I would imagine a clutch or tone detection (like we do for telephone inputs) for whitespace entry.

Morse code is another interface that did not require a keyboard (though, yes, a key pad was used).

Alternative past: Redefining the text editor

OK this is kind of weird. I was giving a presentation once where I was going to live-code Minesweeper in Clojurescript.

I wanted to avoid the situation where the audience doesn’t quite know where the live-coder started from, i.e. how much of what they’re doing is dependent upon the development environment, so to create an experience where it would feel like we were all on the same page, I purposely showed up without a computer so that I would be forced to do it truly from scratch on someone else’s machine.

When it came time to write the first text file, I knew everyone would be thinking, “What text editor are they going to use?” Vi? Emacs? Or a web browser in disguise?

So I decided I was going to disappoint everyone and not use any. I opened up the terminal and typed:

cat > core.cljs

I wrote my initial code, hit Ctrl+D and enter. (It was a bit confusing because the person had bound their Fn key to Ctrl and vice-versa, but I recovered quickly).

The cool thing about doing it like this is that everyone could still see all of the commands in the terminal above where I was writing the file. No clearing of the screen, no disrupting the flow of commands. Often when I’m doing a demo, or even just following a tutorial, say I forget to open a separate terminal to fire up my text editor (or can’t because it’s just a TTY, or there’s limited screen space), I experience a tinge of anxiety (or a lot) because my ADHD brain loses the context of what I was doing in the terminal. Then I cannot refer back to my command history until I then exit the editor, at which point I can no longer see the text file! Oh, the agony!

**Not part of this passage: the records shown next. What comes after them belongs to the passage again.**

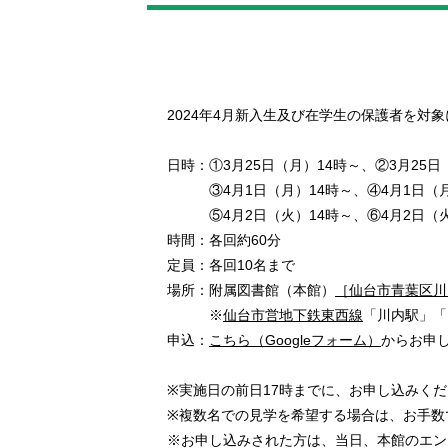
2024年4月新入生及び在学生の保護者を対
日時：①3月25日（月）14時～、②3月25日
③4月1日（月）14時～、④4月1日（月
⑤4月2日（火）14時～、⑥4月2日（火
時間：各回約60分
定員：各回10名まで
場所：附属図書館（本館）
［仙台市青葉区川内
※
仙台市営地下鉄東西線
「川内駅」「
申込：
こちら（Googleフォーム）
からお申
※実施日の前日17時までに、お申し込みく
※複数名での見学を希望する場合は、お手数
※お申し込みされた方は、当日、本館のエン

The problem is, you can only do so much with cat. Not only is there no multiline editing, you can’t even backspace! So it’s really only practical for quick one-off files. what I want is a more fully-featured, multiline ed.

The vi editor was in fact originally built as the visual mode for ex, which was from the lineage (no pun intended) of line-based editors like ed, and obviously this solved a major pain point and drastically increased productivity. But what if through this transition we actually lost something? I believe that something is mental continuity due to the screen-clearing. Practically speaking, this is a necessary consequence of needing to assess the dimensions of the terminal in order to calculate the rendering positions, and provide a full-screen visual experience akin to a nice, blank slate to begin one’s work.

But what if we had ameliorated that pain-point another way, and instead increased productivity by creating a more polished line-editing experience? I have often toyed with the idea of building a text editor that just sits there in your terminal and completely stays out of your way.

The closest thing I know of to this is a Clojure REPL called Rebel Readline by Bruce Hauman. I’ve taken it as a source of inspiration for how to practically build it and what it would look and feel like. It’s actually a really nice multiline experience with syntax highlighting, autocompletion, variable lookup, etc. All that is really missing is the ability to save files. And it’s a Clojure REPL, not a text editor.

Initial experiments:

BTowersCoding/med: Multiline text editor (

I like this, and have done similar with ex (EXtended editor) for this purpose as well. Keeps distractions low, and I had noticed the same thing, less distractions.